La crescita a due velocità tra guerre commerciali e l’instabilità geopolitica definiscono il 2025 come l’anno della «Grande Incertezza». Ma nella storia, ogni crisi ha generato anticorpi. Oggi serve un nuovo patto tra istituzioni, imprese e cittadini per investire nella cooperazione superando la paura del futuro. Come scriveva Saint-Exupéry: “Se vuoi costruire una nave, risveglia negli uomini la nostalgia del mare”. Il nostro mare? Un futuro condiviso. L’Italia ha il più alto tasso europeo di giovani che non studiano né lavorano: era il 16,1 percento nel 2023, con picchi del 17,8 per cento tra le donne.

Si percepisce in ogni settore lavorativo una diffusa precarietà, il 41 per cento degli under 35 lavora con contratti instabili (tempo determinato, stagionale ecc) e retribuzioni medie annue di 15.616 euro nel privato contro 23.253 euro nel pubblico. Tutto questo si è tradotto in un aumento esponenziale del numero di giovani che si trasferiscono all’estero. Dal 2011 l’espatrio di laureati è aumentato del 281 per cento con una perdita stimata di 300mila euro a persona in formazione. Vi è evidentemente una distorsione nell’attenzione della politica rispetto ai bisogni se è vero come afferma Massimiliano Velerii analista del Censis che “Si parla più di pensioni che di giovani” nonostante una ormai cronica emergenza demografica.

C’è poi un problema di mancanza di rappresentanza generazionale, solo il 7 per cento dei parlamentari è under 35, mentre l’elettorato giovanile si è ridotto dal 30,4 per cento (2002) al 21,9 per cento (2025) espressione di una persistente sfiducia verso le istituzioni. L’85 per cento dei giovani, infatti, ritiene inadeguata l’attenzione politica verso i loro bisogni e solo il 12 per cento giudica positivamente le istituzioni. Il distacco dalla politica è trasversale alle generazioni, ma i giovani lo vivono, evidentemente, come risposta alla mancata tutela dei loro interessi.

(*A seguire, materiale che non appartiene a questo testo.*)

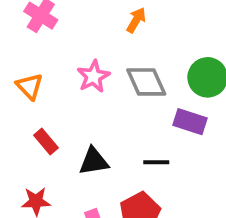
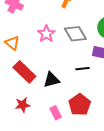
red rectangle: (46, 142) -> (24, 72), size x1.6
black line: (156, 162) -> (82, 69), moved

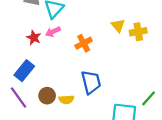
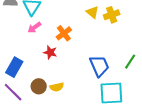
red star: (34, 38) -> (50, 52), moved
blue trapezoid: (91, 82) -> (99, 66), moved
green line: (149, 98) -> (130, 62), moved

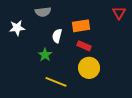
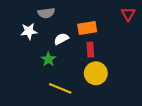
white star: (17, 28) -> (29, 31), moved
white semicircle: (57, 36) -> (61, 39), turned 48
red rectangle: (84, 46) -> (90, 50), turned 64

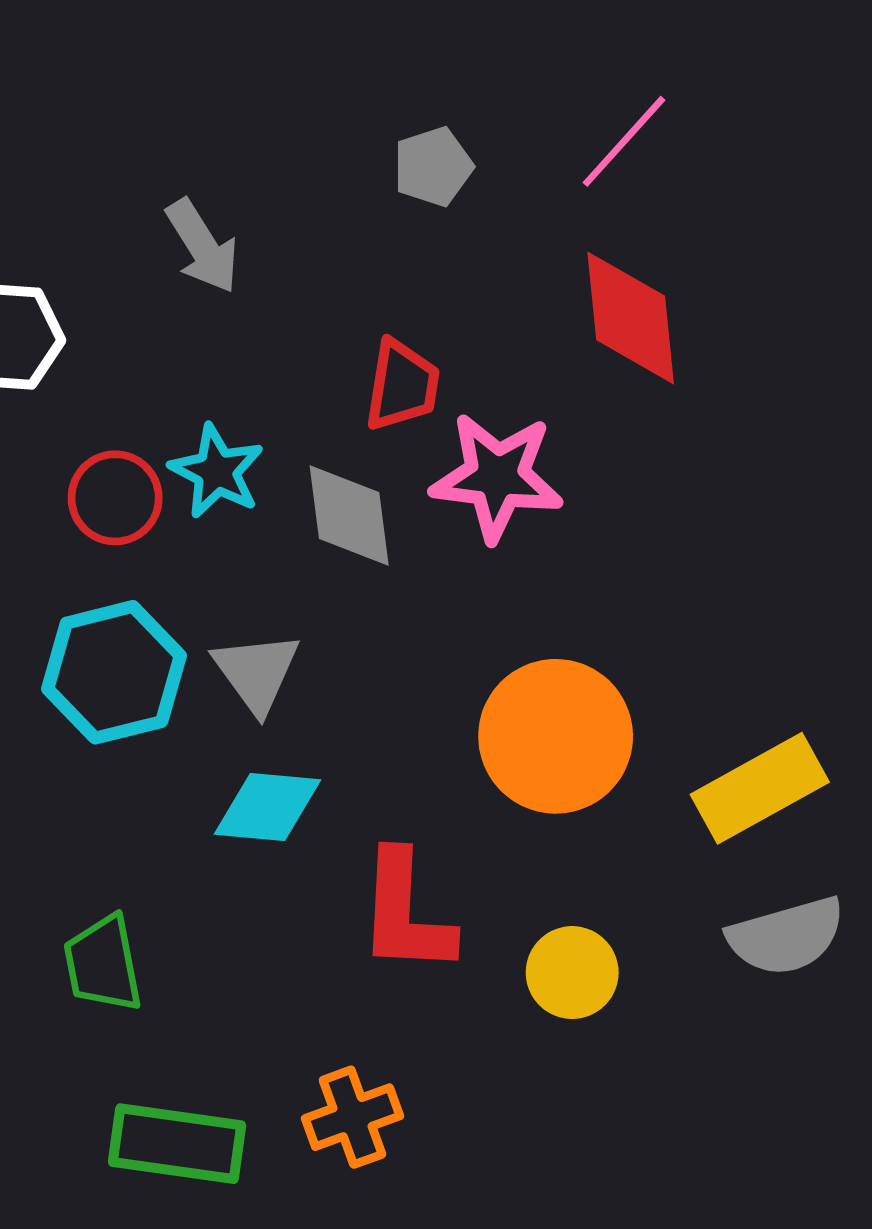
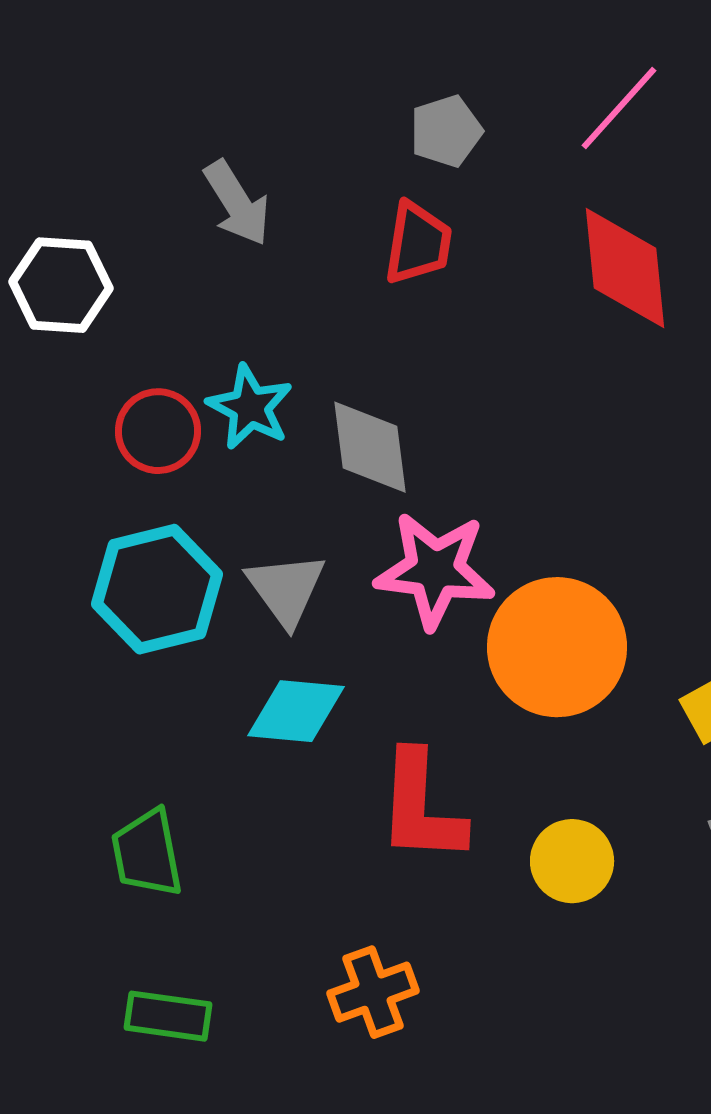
red trapezoid: (402, 385) -> (418, 243), moved
pink star: (497, 477) -> (435, 570), moved
green rectangle: (177, 1144) -> (168, 1016), moved, size x0.7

Per invertire la rotta, servono politiche integrate: dalla riforma del mercato del lavoro (contratti stabili, salari dignitosi) all’introduzione di uno strumento di controllo, utilizzato in vari parlamenti europei, come lo Youth Check che valuta l’impatto generazionale delle leggi. Ma soprattutto, occorre restituire un orizzonte simbolico, come suggerito dal filosofo Matteo Lancini: “Gli adulti devono ascoltare le emozioni scomode dei giovani, non negarle”. Solo così l’incertezza potrà trasformarsi da freno a propulsore di ambizioni.